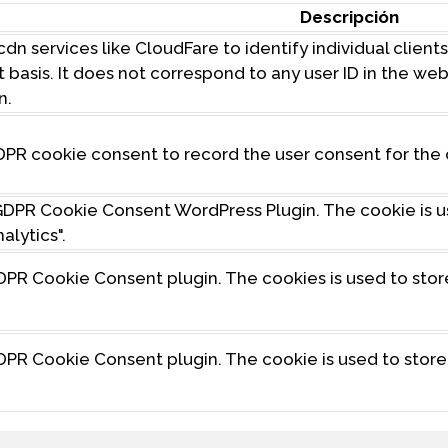
Descripción
dn services like CloudFare to identify individual client
t basis. It does not correspond to any user ID in the w
n.
DPR cookie consent to record the user consent for the 
y GDPR Cookie Consent WordPress Plugin. The cookie is 
alytics".
GDPR Cookie Consent plugin. The cookies is used to stor
GDPR Cookie Consent plugin. The cookie is used to store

▶ WHAT THE TASK ASKS:
Reproduce each line of the entries above from the one containing "GDPR Cookie Consent plugin. The cookies" through the last, exactly, and no other line.

▶ EXERCISE SOLUTION:
GDPR Cookie Consent plugin. The cookies is used to stor
GDPR Cookie Consent plugin. The cookie is used to store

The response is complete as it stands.